Many women become pregnant easily, but for others this may require some assistance. ZRT’s Fertility Profile can help if you:
- Have hormonal symptoms
- Have been trying to conceive for more than six months
- Are in your mid 30's or older
- Have had difficulty sustaining pregnancy in the past
- Know infertility runs in your family
- Want to assess your fertility status
- Estradiol (E2)
- Progesterone (Pg)
- Testosterone (T)
- Sex Hormone Binding Globulin (SHBG)
- DHEA-S (DS)
- Thyroid Stimulating Hormone (TSH)
- Free Triiodothyronine (fT3)
- Free Thryoxine (fT4)
- Thyroid Peroxidase Antibody (TPOab)
- Follicle Stimulating Hormone (FSH)
- Luteinizing Hormone (LH)
- Diurnal Cortisol (CX4)
Progesterone produced by the ovaries during the second half of the menstrual cycle is essential for preparing the uterus for implantation of the fertilized egg. In some patients, ovulation and fertilization of the egg may occur normally but progesterone is not produced in sufficient amounts to sustain pregnancy.
Low levels of the thyroid hormones fT3 and fT4 may prevent ovulation, which can be indicated by no periods or irregular cycles. Autoimmune thyroid issues, resulting in elevated levels of antibodies to the thyroid gland can increase the risk of miscarriages.

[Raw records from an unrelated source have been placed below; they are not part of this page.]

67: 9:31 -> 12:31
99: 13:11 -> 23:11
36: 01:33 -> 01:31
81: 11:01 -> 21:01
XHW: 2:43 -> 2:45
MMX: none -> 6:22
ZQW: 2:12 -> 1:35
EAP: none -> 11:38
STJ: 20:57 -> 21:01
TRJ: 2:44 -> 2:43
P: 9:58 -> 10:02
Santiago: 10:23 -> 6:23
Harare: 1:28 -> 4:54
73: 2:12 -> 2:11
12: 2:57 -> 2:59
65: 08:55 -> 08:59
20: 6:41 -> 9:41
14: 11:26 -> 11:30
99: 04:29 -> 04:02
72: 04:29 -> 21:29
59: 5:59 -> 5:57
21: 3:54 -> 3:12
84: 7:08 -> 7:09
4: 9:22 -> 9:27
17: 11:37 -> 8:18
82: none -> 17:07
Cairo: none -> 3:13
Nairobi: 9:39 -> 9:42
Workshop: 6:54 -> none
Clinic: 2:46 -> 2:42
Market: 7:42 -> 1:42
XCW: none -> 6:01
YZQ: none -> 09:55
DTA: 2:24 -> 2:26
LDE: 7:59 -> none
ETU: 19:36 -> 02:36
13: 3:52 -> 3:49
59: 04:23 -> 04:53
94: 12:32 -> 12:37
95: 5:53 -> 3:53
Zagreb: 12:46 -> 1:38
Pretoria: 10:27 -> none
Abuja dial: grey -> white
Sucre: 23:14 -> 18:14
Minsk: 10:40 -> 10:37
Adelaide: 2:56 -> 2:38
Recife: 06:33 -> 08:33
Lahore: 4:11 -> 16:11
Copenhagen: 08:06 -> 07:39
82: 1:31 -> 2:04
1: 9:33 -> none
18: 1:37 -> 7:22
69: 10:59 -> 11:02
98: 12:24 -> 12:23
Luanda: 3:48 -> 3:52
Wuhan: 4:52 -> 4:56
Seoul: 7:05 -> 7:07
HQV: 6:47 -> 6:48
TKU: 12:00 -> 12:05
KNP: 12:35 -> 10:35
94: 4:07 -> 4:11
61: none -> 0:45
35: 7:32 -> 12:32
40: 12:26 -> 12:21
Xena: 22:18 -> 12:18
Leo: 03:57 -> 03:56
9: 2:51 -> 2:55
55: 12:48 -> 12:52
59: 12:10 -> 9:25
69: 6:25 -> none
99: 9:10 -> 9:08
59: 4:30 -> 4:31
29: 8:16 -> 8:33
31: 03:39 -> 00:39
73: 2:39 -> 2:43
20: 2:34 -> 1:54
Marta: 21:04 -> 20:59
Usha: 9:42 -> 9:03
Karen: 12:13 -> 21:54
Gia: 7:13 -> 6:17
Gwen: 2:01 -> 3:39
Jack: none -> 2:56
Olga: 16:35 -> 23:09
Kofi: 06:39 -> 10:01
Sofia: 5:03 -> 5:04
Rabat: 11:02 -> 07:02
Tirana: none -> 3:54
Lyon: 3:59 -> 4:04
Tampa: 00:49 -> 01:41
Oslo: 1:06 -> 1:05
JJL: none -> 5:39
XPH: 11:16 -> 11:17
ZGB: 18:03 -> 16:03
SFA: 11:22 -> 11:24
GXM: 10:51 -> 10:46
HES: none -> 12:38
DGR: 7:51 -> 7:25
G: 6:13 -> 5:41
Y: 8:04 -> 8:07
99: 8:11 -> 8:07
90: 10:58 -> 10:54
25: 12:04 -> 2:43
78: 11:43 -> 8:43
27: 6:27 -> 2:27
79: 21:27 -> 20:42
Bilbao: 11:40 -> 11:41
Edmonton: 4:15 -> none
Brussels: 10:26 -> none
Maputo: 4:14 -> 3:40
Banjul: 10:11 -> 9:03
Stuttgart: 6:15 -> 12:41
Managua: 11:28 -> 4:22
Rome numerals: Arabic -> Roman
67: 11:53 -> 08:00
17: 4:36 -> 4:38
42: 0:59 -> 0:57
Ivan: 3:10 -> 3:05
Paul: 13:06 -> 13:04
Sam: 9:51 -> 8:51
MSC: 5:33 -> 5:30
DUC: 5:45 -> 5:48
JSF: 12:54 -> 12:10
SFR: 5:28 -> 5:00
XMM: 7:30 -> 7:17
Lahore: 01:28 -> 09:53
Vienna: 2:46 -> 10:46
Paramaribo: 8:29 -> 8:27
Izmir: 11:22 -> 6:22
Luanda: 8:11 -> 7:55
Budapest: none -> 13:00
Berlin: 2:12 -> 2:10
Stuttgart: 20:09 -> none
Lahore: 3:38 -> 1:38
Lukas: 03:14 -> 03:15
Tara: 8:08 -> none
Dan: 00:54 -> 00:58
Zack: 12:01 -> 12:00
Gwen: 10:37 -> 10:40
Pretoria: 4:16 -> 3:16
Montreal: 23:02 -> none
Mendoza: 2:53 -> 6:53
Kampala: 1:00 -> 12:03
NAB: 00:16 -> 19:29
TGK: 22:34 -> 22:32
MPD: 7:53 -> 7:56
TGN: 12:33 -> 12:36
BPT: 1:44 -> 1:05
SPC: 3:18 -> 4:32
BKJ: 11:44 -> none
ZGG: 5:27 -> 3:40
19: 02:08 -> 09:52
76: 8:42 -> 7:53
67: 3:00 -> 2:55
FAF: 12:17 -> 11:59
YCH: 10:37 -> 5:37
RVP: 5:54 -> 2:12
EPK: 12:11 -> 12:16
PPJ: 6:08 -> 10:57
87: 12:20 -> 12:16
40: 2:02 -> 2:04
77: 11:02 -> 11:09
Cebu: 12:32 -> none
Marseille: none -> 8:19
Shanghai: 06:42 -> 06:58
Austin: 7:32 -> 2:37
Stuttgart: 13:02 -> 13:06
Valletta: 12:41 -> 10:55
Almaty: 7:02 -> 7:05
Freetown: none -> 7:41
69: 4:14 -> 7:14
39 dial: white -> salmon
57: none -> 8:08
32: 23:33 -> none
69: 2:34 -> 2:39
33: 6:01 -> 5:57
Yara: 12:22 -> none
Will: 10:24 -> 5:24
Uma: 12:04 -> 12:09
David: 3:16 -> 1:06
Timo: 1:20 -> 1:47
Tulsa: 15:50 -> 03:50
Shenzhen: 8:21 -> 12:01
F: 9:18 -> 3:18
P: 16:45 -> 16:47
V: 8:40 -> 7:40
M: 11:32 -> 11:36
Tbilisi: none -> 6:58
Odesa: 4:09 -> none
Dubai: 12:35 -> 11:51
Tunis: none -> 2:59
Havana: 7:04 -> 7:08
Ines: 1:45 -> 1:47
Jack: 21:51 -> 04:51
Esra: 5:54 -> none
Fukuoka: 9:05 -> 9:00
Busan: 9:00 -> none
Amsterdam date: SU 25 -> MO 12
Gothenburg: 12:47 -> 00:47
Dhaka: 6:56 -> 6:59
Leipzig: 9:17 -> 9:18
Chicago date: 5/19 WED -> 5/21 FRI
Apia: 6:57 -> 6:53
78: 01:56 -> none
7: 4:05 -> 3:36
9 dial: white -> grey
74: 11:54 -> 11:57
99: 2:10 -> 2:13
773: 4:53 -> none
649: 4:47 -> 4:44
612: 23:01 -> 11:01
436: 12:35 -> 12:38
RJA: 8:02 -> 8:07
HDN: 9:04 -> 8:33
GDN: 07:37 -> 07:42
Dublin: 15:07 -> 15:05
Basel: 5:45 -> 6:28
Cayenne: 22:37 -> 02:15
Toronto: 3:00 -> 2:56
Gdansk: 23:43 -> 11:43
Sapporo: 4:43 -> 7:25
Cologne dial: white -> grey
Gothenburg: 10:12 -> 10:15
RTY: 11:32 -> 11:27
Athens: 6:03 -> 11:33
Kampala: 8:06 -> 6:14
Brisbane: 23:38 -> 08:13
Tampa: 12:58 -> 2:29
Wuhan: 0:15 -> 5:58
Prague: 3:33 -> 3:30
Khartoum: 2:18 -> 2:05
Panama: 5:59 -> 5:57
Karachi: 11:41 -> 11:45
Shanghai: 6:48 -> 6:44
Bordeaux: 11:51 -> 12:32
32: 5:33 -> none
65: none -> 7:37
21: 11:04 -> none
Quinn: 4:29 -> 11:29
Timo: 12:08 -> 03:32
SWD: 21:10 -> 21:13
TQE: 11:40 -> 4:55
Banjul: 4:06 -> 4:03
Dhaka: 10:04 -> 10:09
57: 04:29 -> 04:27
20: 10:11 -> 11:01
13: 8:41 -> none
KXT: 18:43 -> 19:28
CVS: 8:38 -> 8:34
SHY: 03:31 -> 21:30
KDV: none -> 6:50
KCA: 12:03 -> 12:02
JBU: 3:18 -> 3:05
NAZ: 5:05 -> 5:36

PCOS (Polycystic Ovary Syndrome)
PCOS affects between 6% and 15% of women during their reproductive years. PCOS is a common cause of ovulation problems, weight issues, and miscarriages. Once PCOS is recognized and treated, many women are able to become pregnant.
Low Egg Reserve
Declining egg production is the primary reason for the age-related decline in fertility. A low egg reserve can also be caused by premature ovarian failure.
Stress affects ovulation due to its effect on the endocrine system. High cortisol can inhibit ovulation, where low cortisol can affect the immune changes necessary for implantation to occur. Stress may also lead to the development of endometriosis, which is found in more than 50% of women with unexplained infertility.